Aim of the task — Would you repeat the listing below exactly, with no pictures in it?

----

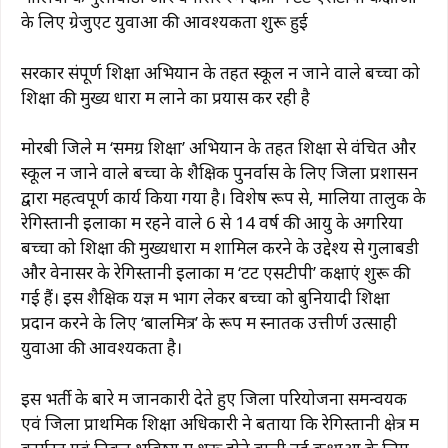
के लिए ग्रेजुएट युवाओं की आवश्यकता शुरू हुई
सरकार संपूर्ण शिक्षा अभियान के तहत स्कूल न जाने वाले बच्चों को
शिक्षा की मुख्य धारा में लाने का प्रयास कर रही है
मोरबी जिले में ‘समग्र शिक्षा’ अभियान के तहत शिक्षा से वंचित और
स्कूल न जाने वाले बच्चों के शैक्षिक पुनर्वास के लिए जिला प्रशासन
द्वारा महत्वपूर्ण कार्य किया गया है। विशेष रूप से, मालिया तालुक के
रेगिस्तानी इलाकों में रहने वाले 6 से 14 वर्ष की आयु के अगरिया
बच्चों को शिक्षा की मुख्यधारा में शामिल करने के उद्देश्य से गुलाबडी
और वेनासर के रेगिस्तानी इलाकों में ‘टेंट एसटीपी’ कक्षाएं शुरू की
गई हैं। इस शैक्षिक यज्ञ में भाग लेकर बच्चों को बुनियादी शिक्षा
प्रदान करने के लिए ‘बालमित्र’ के रूप में स्नातक उत्तीर्ण उत्साही
युवाओं की आवश्यकता है।
इस भर्ती के बारे में जानकारी देते हुए जिला परियोजना समन्वयक
एवं जिला प्राथमिक शिक्षा अधिकारी ने बताया कि रेगिस्तानी क्षेत्र में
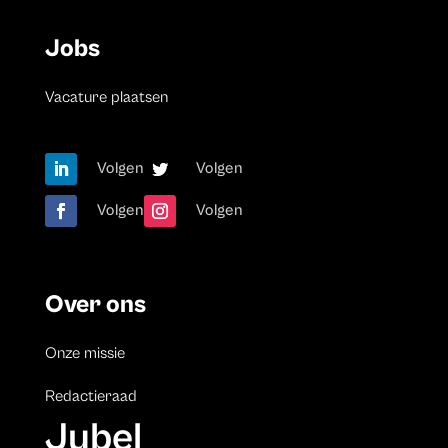
Jobs
Vacature plaatsen
Volgen
Volgen
Volgen
Volgen
Over ons
Onze missie
Redactieraad
Jubel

----

Answer to this exercise —
के लिए ग्रेजुएट युवाओं की आवश्यकता शुरू हुई
सरकार संपूर्ण शिक्षा अभियान के तहत स्कूल न जाने वाले बच्चों को
शिक्षा की मुख्य धारा में लाने का प्रयास कर रही है
मोरबी जिले में ‘समग्र शिक्षा’ अभियान के तहत शिक्षा से वंचित और
स्कूल न जाने वाले बच्चों के शैक्षिक पुनर्वास के लिए जिला प्रशासन
द्वारा महत्वपूर्ण कार्य किया गया है। विशेष रूप से, मालिया तालुक के
रेगिस्तानी इलाकों में रहने वाले 6 से 14 वर्ष की आयु के अगरिया
बच्चों को शिक्षा की मुख्यधारा में शामिल करने के उद्देश्य से गुलाबडी
और वेनासर के रेगिस्तानी इलाकों में ‘टेंट एसटीपी’ कक्षाएं शुरू की
गई हैं। इस शैक्षिक यज्ञ में भाग लेकर बच्चों को बुनियादी शिक्षा
प्रदान करने के लिए ‘बालमित्र’ के रूप में स्नातक उत्तीर्ण उत्साही
युवाओं की आवश्यकता है।
इस भर्ती के बारे में जानकारी देते हुए जिला परियोजना समन्वयक
एवं जिला प्राथमिक शिक्षा अधिकारी ने बताया कि रेगिस्तानी क्षेत्र में
Jobs
Vacature plaatsen
Volgen
Volgen
Volgen
Volgen
Over ons
Onze missie
Redactieraad
Jubel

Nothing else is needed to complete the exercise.